As I stood in the basement of the auditorium sweating my green-robed ass off, I laughed at my fellow “honorees” (I use that word in as loose a sense as they were as freshman) rushing around trying to find out where to stand and what to do.
“Look,” I told them, “they’ve been telling us what to do for years now. I’m perfectly fine with not having to think for myself for one more day.” Then I turned up my iPod.
Yes, I now have an iPod and have crossed over into the digital iHell of iCulture. I swear it wasn’t my fault. It was given to me as a graduation gift. I was going tosell my new 4 gig mini, and get a Creative player with 18 million gigs of space complete with optional coffee maker instead, but the marketing company I work for customized them for us.
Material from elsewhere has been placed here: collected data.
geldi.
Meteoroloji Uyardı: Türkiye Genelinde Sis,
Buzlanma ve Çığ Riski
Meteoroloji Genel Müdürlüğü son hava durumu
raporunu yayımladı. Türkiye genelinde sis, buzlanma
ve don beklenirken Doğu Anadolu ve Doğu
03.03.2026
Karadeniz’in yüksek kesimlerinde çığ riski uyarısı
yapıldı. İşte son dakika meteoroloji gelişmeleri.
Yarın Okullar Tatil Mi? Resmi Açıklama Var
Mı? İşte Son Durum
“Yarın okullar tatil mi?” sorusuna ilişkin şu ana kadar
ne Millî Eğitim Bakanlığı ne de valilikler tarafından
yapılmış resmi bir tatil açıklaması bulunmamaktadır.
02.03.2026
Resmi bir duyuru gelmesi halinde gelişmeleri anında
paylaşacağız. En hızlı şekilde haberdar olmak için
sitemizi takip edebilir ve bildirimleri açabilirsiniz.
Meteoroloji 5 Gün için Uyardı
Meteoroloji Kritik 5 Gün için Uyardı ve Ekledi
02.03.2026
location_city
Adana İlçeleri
They say “[adult swim is your friend]” on the back. How could I sell that? Damn. Now that I have it, I may as well use it….
I still iContend that iPods are most definitely evil. Sure, they’re iHandy, but they’re also the biggest iHoles to throw time and money at. I must look insane to the outside viewer, but you iPod owners, iBack me up:
(End of iDigression)
Graduations are boring. I could barely stay awake on my own, so I left to have a cigarette. Some of you may think this disrespectful, but I don’t give a shit, so save it.
When it finally happened, the experience of walking across the stage…was a bit anti-climactic. It’s hard to feel like the day is all about you when you know everyone there with a robe on has swamp ass too.
Besides, we all know that you learn as much outside the classroom as you do inside it. I brag that I can hold a conversation with anybody, anywhere, about anything. I didn’t learn that in a class. I honed this “skill” by watching a ton of TV and having millions of drunken conversations. I honestly don’t feel bad spending all my loans this way. It was a good investment I think. Ask me again when I’m sober.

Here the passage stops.